What is being asked
Print out the entire listing verbatim.

##### Source material

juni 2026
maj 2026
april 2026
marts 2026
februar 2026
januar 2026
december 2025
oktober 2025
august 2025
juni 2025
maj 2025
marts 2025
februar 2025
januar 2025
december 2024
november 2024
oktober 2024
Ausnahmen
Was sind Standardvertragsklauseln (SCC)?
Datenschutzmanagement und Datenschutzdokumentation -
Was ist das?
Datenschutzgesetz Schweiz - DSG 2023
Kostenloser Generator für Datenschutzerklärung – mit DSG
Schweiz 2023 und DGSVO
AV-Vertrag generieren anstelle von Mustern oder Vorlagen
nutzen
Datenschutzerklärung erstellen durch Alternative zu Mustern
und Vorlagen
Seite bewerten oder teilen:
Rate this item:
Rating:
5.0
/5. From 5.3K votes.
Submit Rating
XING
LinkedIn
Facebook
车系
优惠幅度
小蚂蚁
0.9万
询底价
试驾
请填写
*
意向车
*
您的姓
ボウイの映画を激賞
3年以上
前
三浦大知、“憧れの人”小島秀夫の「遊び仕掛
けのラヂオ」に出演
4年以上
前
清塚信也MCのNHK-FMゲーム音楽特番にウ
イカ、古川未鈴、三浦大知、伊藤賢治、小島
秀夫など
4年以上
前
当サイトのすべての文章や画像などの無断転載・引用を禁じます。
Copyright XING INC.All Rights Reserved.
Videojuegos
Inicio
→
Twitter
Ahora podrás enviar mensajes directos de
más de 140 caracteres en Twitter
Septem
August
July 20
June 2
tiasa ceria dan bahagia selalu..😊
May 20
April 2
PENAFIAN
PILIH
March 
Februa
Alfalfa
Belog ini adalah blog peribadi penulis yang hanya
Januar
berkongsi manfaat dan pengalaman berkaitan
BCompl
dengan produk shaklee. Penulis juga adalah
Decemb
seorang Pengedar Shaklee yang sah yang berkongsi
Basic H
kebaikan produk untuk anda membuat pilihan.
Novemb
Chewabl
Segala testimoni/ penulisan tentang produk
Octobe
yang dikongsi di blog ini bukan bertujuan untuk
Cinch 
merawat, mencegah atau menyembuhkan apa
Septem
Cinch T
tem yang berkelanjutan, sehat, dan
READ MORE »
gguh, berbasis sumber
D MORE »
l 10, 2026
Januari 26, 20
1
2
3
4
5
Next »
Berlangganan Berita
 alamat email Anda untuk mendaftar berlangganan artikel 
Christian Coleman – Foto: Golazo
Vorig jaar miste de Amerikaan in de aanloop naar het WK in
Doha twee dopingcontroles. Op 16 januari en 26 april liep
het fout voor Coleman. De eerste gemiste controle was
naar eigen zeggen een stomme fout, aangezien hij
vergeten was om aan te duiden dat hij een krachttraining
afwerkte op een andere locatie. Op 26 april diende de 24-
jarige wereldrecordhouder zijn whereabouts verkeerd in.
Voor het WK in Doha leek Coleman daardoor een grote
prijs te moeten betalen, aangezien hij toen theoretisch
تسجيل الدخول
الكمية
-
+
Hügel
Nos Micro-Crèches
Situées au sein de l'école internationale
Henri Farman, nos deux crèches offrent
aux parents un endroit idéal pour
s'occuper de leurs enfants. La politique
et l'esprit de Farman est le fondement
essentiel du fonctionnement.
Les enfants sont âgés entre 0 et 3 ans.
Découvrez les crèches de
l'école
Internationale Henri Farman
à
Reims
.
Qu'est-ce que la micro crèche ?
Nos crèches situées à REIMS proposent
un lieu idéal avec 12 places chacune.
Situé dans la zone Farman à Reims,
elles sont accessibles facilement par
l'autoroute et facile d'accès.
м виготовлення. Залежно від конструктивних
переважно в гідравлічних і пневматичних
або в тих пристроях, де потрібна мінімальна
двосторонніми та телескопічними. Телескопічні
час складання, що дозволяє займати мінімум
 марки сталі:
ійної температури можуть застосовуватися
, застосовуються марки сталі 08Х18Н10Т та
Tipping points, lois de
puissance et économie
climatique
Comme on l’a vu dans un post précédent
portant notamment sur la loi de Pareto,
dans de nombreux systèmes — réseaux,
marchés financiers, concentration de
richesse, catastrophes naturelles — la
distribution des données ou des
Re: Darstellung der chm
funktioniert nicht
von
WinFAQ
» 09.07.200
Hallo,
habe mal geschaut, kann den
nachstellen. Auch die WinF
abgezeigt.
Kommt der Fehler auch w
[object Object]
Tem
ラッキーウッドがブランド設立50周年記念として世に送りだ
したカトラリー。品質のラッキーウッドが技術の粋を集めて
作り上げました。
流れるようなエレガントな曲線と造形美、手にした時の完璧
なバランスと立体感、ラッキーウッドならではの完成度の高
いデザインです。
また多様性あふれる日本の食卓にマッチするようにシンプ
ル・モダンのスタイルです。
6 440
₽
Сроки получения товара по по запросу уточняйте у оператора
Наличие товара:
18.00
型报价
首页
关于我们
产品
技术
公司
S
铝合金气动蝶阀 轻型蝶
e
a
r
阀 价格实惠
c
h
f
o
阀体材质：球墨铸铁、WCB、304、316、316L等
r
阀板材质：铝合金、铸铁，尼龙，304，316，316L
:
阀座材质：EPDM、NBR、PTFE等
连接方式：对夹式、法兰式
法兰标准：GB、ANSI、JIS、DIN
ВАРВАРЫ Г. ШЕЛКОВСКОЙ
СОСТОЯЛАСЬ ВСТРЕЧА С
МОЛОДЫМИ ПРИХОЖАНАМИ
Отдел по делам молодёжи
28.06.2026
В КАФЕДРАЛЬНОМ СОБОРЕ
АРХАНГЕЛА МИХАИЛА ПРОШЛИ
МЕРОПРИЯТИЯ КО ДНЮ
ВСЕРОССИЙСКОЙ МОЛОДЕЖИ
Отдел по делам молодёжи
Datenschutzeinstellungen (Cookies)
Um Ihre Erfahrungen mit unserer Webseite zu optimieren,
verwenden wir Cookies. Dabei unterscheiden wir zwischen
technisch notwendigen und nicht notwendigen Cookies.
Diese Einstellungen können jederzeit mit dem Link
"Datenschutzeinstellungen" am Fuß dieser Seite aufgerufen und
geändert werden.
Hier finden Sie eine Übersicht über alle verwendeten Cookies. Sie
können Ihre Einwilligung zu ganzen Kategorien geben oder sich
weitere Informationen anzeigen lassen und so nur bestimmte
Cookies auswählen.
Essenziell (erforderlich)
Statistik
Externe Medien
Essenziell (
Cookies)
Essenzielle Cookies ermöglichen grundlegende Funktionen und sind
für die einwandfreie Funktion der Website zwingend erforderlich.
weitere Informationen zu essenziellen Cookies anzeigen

##########

Solution to this task
juni 2026
maj 2026
april 2026
marts 2026
februar 2026
januar 2026
december 2025
oktober 2025
august 2025
juni 2025
maj 2025
marts 2025
februar 2025
januar 2025
december 2024
november 2024
oktober 2024
Ausnahmen
Was sind Standardvertragsklauseln (SCC)?
Datenschutzmanagement und Datenschutzdokumentation -
Was ist das?
Datenschutzgesetz Schweiz - DSG 2023
Kostenloser Generator für Datenschutzerklärung – mit DSG
Schweiz 2023 und DGSVO
AV-Vertrag generieren anstelle von Mustern oder Vorlagen
nutzen
Datenschutzerklärung erstellen durch Alternative zu Mustern
und Vorlagen
Seite bewerten oder teilen:
Rate this item:
Rating:
5.0
/5. From 5.3K votes.
Submit Rating
XING
LinkedIn
Facebook
车系
优惠幅度
小蚂蚁
0.9万
询底价
试驾
请填写
*
意向车
*
您的姓
ボウイの映画を激賞
3年以上
前
三浦大知、“憧れの人”小島秀夫の「遊び仕掛
けのラヂオ」に出演
4年以上
前
清塚信也MCのNHK-FMゲーム音楽特番にウ
イカ、古川未鈴、三浦大知、伊藤賢治、小島
秀夫など
4年以上
前
当サイトのすべての文章や画像などの無断転載・引用を禁じます。
Copyright XING INC.All Rights Reserved.
Videojuegos
Inicio
→
Twitter
Ahora podrás enviar mensajes directos de
más de 140 caracteres en Twitter
Septem
August
July 20
June 2
tiasa ceria dan bahagia selalu..😊
May 20
April 2
PENAFIAN
PILIH
March 
Februa
Alfalfa
Belog ini adalah blog peribadi penulis yang hanya
Januar
berkongsi manfaat dan pengalaman berkaitan
BCompl
dengan produk shaklee. Penulis juga adalah
Decemb
seorang Pengedar Shaklee yang sah yang berkongsi
Basic H
kebaikan produk untuk anda membuat pilihan.
Novemb
Chewabl
Segala testimoni/ penulisan tentang produk
Octobe
yang dikongsi di blog ini bukan bertujuan untuk
Cinch 
merawat, mencegah atau menyembuhkan apa
Septem
Cinch T
tem yang berkelanjutan, sehat, dan
READ MORE »
gguh, berbasis sumber
D MORE »
l 10, 2026
Januari 26, 20
1
2
3
4
5
Next »
Berlangganan Berita
 alamat email Anda untuk mendaftar berlangganan artikel 
Christian Coleman – Foto: Golazo
Vorig jaar miste de Amerikaan in de aanloop naar het WK in
Doha twee dopingcontroles. Op 16 januari en 26 april liep
het fout voor Coleman. De eerste gemiste controle was
naar eigen zeggen een stomme fout, aangezien hij
vergeten was om aan te duiden dat hij een krachttraining
afwerkte op een andere locatie. Op 26 april diende de 24-
jarige wereldrecordhouder zijn whereabouts verkeerd in.
Voor het WK in Doha leek Coleman daardoor een grote
prijs te moeten betalen, aangezien hij toen theoretisch
تسجيل الدخول
الكمية
-
+
Hügel
Nos Micro-Crèches
Situées au sein de l'école internationale
Henri Farman, nos deux crèches offrent
aux parents un endroit idéal pour
s'occuper de leurs enfants. La politique
et l'esprit de Farman est le fondement
essentiel du fonctionnement.
Les enfants sont âgés entre 0 et 3 ans.
Découvrez les crèches de
l'école
Internationale Henri Farman
à
Reims
.
Qu'est-ce que la micro crèche ?
Nos crèches situées à REIMS proposent
un lieu idéal avec 12 places chacune.
Situé dans la zone Farman à Reims,
elles sont accessibles facilement par
l'autoroute et facile d'accès.
м виготовлення. Залежно від конструктивних
переважно в гідравлічних і пневматичних
або в тих пристроях, де потрібна мінімальна
двосторонніми та телескопічними. Телескопічні
час складання, що дозволяє займати мінімум
 марки сталі:
ійної температури можуть застосовуватися
, застосовуються марки сталі 08Х18Н10Т та
Tipping points, lois de
puissance et économie
climatique
Comme on l’a vu dans un post précédent
portant notamment sur la loi de Pareto,
dans de nombreux systèmes — réseaux,
marchés financiers, concentration de
richesse, catastrophes naturelles — la
distribution des données ou des
Re: Darstellung der chm
funktioniert nicht
von
WinFAQ
» 09.07.200
Hallo,
habe mal geschaut, kann den
nachstellen. Auch die WinF
abgezeigt.
Kommt der Fehler auch w
[object Object]
Tem
ラッキーウッドがブランド設立50周年記念として世に送りだ
したカトラリー。品質のラッキーウッドが技術の粋を集めて
作り上げました。
流れるようなエレガントな曲線と造形美、手にした時の完璧
なバランスと立体感、ラッキーウッドならではの完成度の高
いデザインです。
また多様性あふれる日本の食卓にマッチするようにシンプ
ル・モダンのスタイルです。
6 440
₽
Сроки получения товара по по запросу уточняйте у оператора
Наличие товара:
18.00
型报价
首页
关于我们
产品
技术
公司
S
铝合金气动蝶阀 轻型蝶
e
a
r
阀 价格实惠
c
h
f
o
阀体材质：球墨铸铁、WCB、304、316、316L等
r
阀板材质：铝合金、铸铁，尼龙，304，316，316L
:
阀座材质：EPDM、NBR、PTFE等
连接方式：对夹式、法兰式
法兰标准：GB、ANSI、JIS、DIN
ВАРВАРЫ Г. ШЕЛКОВСКОЙ
СОСТОЯЛАСЬ ВСТРЕЧА С
МОЛОДЫМИ ПРИХОЖАНАМИ
Отдел по делам молодёжи
28.06.2026
В КАФЕДРАЛЬНОМ СОБОРЕ
АРХАНГЕЛА МИХАИЛА ПРОШЛИ
МЕРОПРИЯТИЯ КО ДНЮ
ВСЕРОССИЙСКОЙ МОЛОДЕЖИ
Отдел по делам молодёжи
Datenschutzeinstellungen (Cookies)
Um Ihre Erfahrungen mit unserer Webseite zu optimieren,
verwenden wir Cookies. Dabei unterscheiden wir zwischen
technisch notwendigen und nicht notwendigen Cookies.
Diese Einstellungen können jederzeit mit dem Link
"Datenschutzeinstellungen" am Fuß dieser Seite aufgerufen und
geändert werden.
Hier finden Sie eine Übersicht über alle verwendeten Cookies. Sie
können Ihre Einwilligung zu ganzen Kategorien geben oder sich
weitere Informationen anzeigen lassen und so nur bestimmte
Cookies auswählen.
Essenziell (erforderlich)
Statistik
Externe Medien
Essenziell (
Cookies)
Essenzielle Cookies ermöglichen grundlegende Funktionen und sind
für die einwandfreie Funktion der Website zwingend erforderlich.
weitere Informationen zu essenziellen Cookies anzeigen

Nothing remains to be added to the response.